Sport

Black Caps performance shows importance of test cricket

20:58 pm on 3 April 2018

By Matt Richens @mattrichens

Opinion - That, ladies and gentlemen, is why we love test cricket.

We don't love it because every game is like that one, we love it because the odd one is.

And how sweet they are.

Ish Sodhi batted for 200 minutes Photo: Photosport

New Zealand held on to salvage an unlikely draw against England in Christchurch and win their first home series against England in 34 years and just their fourth series against them at all. That's four from 36.

The Fleet Street papers will malign the English for not being able to knock over the plucky Kiwis, but Kane Williamson's team need to be praised for saving a near unsavable test.

In the day of swashbuckling, boundary-laden, risky cricket, few would have given the Black Caps much chance of holding on to a draw when they lost two batsmen off the first two balls of the day.

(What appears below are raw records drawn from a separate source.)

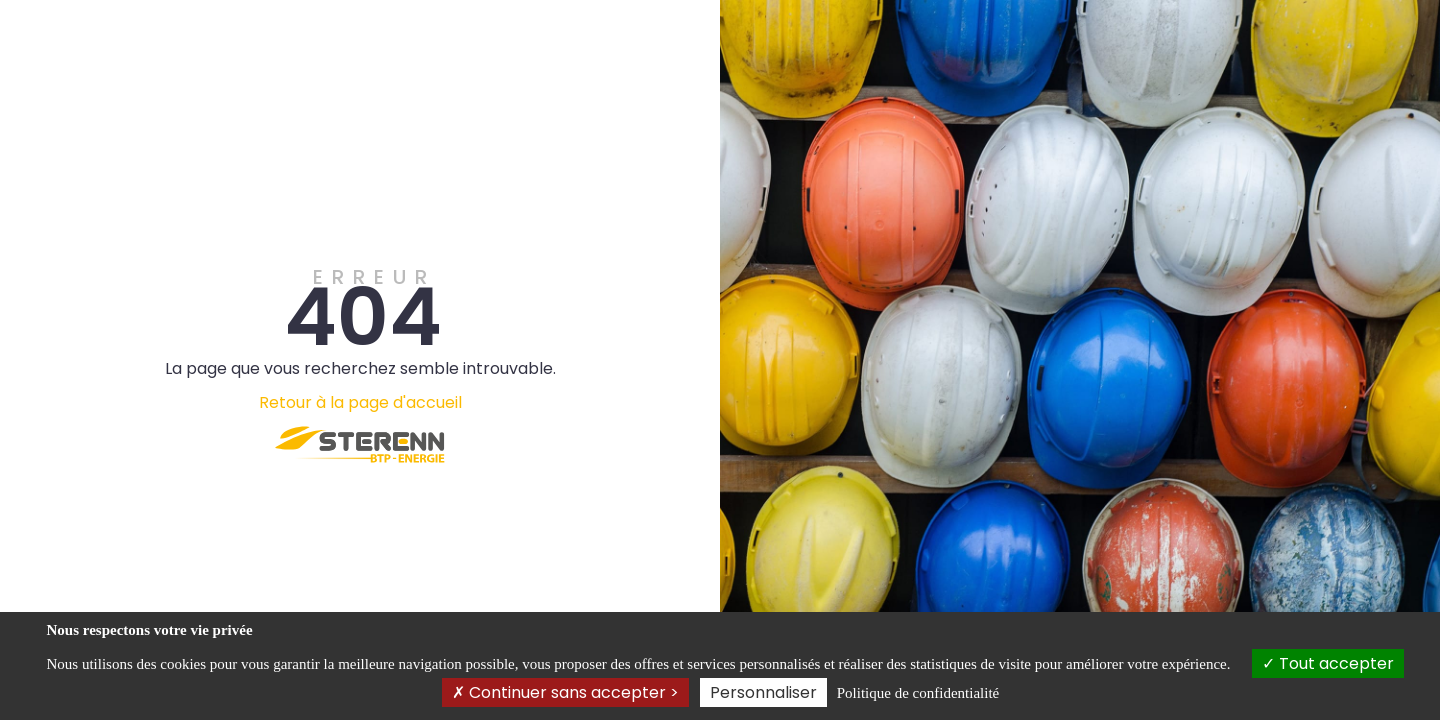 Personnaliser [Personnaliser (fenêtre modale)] (763, 692)
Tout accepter (1328, 663)
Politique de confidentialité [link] (918, 693)
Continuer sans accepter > (565, 692)
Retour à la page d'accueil (360, 402) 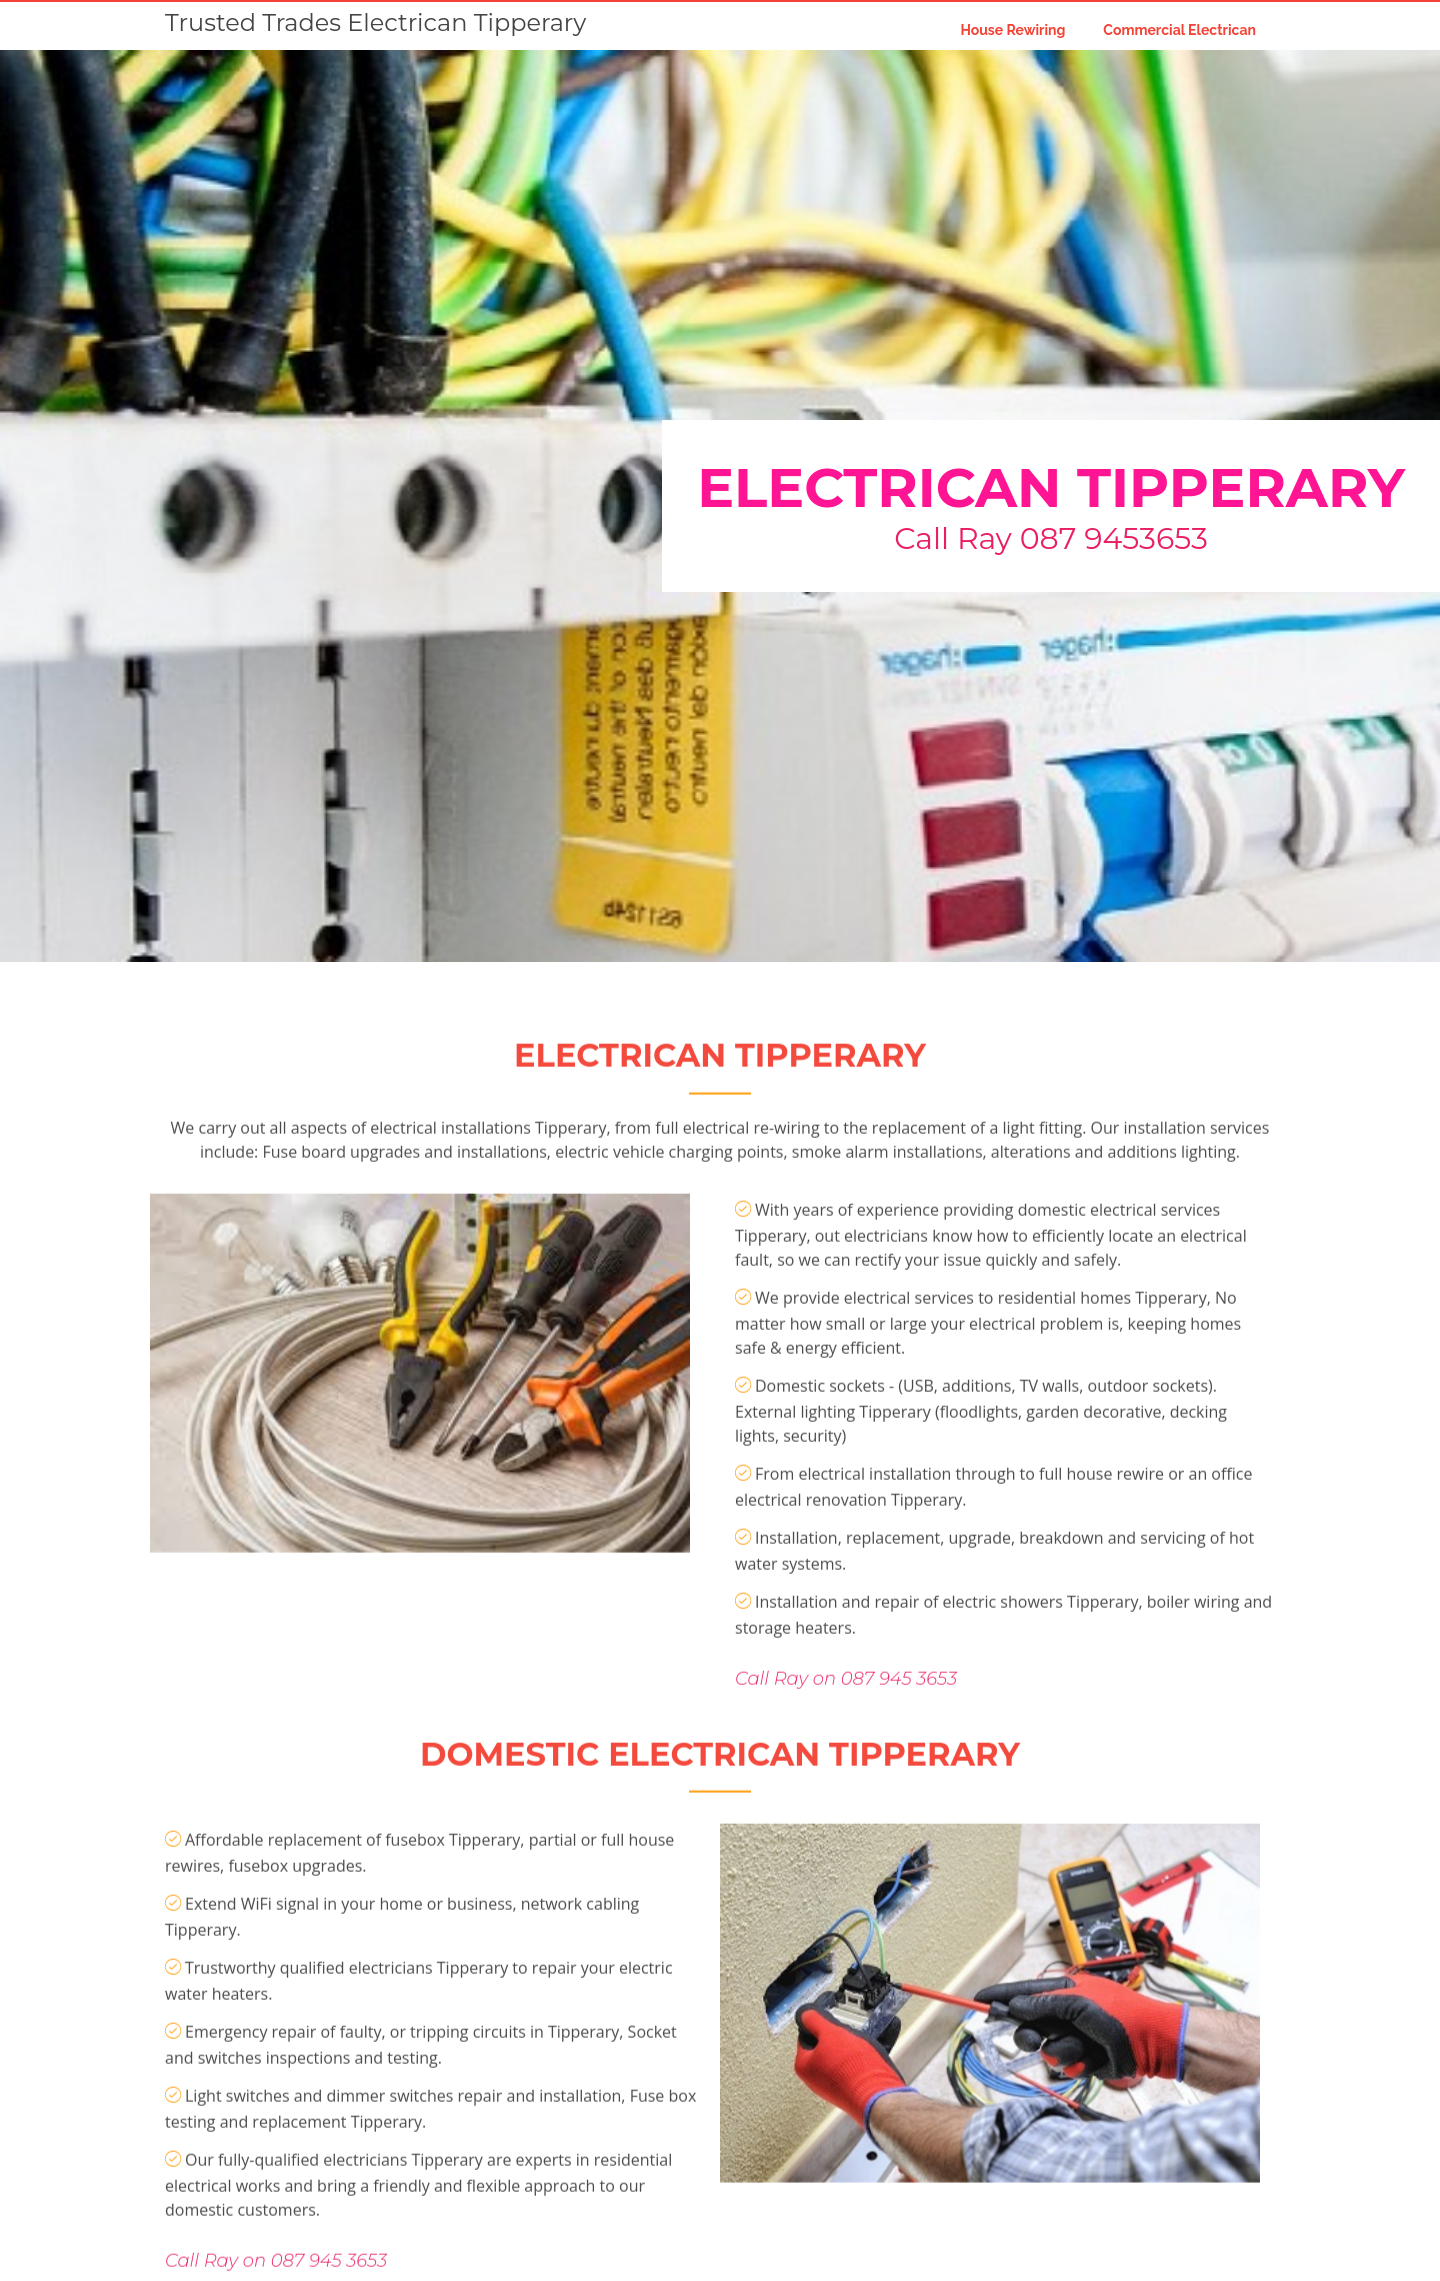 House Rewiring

The Barmy Army hadn't even warmed their lungs up with their daily rendition of Jerusalem and New Zealand were two down and fans were praying for bad light.

This side isn't blessed with many of the stoic, dour batsmen it once was and most needed to curb their natural aggression - something easier said than done in a reactionary sport.

Ish Sodhi of the Black Caps during the final day of the Second International Cricket Test match, New Zealand vs England at the Hagley Oval in Christchurch Photo: Photosport

Ish Sodhi only found out he was playing a couple of days before and told post-match interviewers he was disappointed with how he bowled in a rare chance for the test side.

He more than made up for it with the bat. He batted 200 minutes - more than twice as long as England did in their first innings of the first test and longer than Black Cap batsmen Jeet Raval and Ross Taylor did in the entire series.

He was ably assisted by Neil Wagner who lasted until what turned out to be the last ball of the match. Colin de Grandhomme had also showed he had another gear in this test and his blazing style was kept, largely, at bay for 247 balls throughout both innings. But when he did have a brain explosion and fall to the most obvious of cricket traps, all hoped looked lost.

The hosts still had more than 30 overs to go, no recognised batsmen left, just three wickets in hand, an ill Tim Southee left in the hutch and a desperate England side to face on a day five wicket. Drama.

Sodhi and Wagner were then superb. They had some luck and the English relied too heavily on the short ball, but this was tough.

To the tune of the Barmy Army singing at full voice, with Cantabs making their excuses at work to sneak to the central city ground, Sodhi and Wagner battled.

Over by over they chipped away, but few dared believe.

De Grandhomme falling to the short ball had many - yours truly included - fuming and he would, or at least should, have been one of the first buying Sodhi a lemonade post game.

That will quickly be forgotten and this draw should be remembered for as superb an effort as the first test win.

In typically understated fashion, Williamson said it would have been nice to have a third test, but that will fall on deaf ears as test cricket doesn't make as much money.

And while it's clear the sport needs to be financially viable, you do have to wonder if at least some of the white-ball cricket couldn't have made way for a third test.

Cricket fans need to make a stand about this. While the powers that be might say test cricket is important and try to find ways of jazzing it up to make it more appealing to the masses, not a lot is being done and one could be forgiven for thinking that cricket itself doesn't care as much about test cricket as it does about money.

The purist, or anyone who enjoyed that five day battle and its thrilling finish, needs to speak up and tell the sport's powerbrokers just how important test cricket is. And turn up!

Twenty20 is great and it has its place, but I can't think of a T20 game that will have a third of the impact on my sporting memory as that game.

How good is test cricket!

Matt Richens has been a sports writer for 12 years. He once scored more in an inter-school game than Brendon McCullum did in the opposition. Richens still dines out on it, McCullum doesn't remember.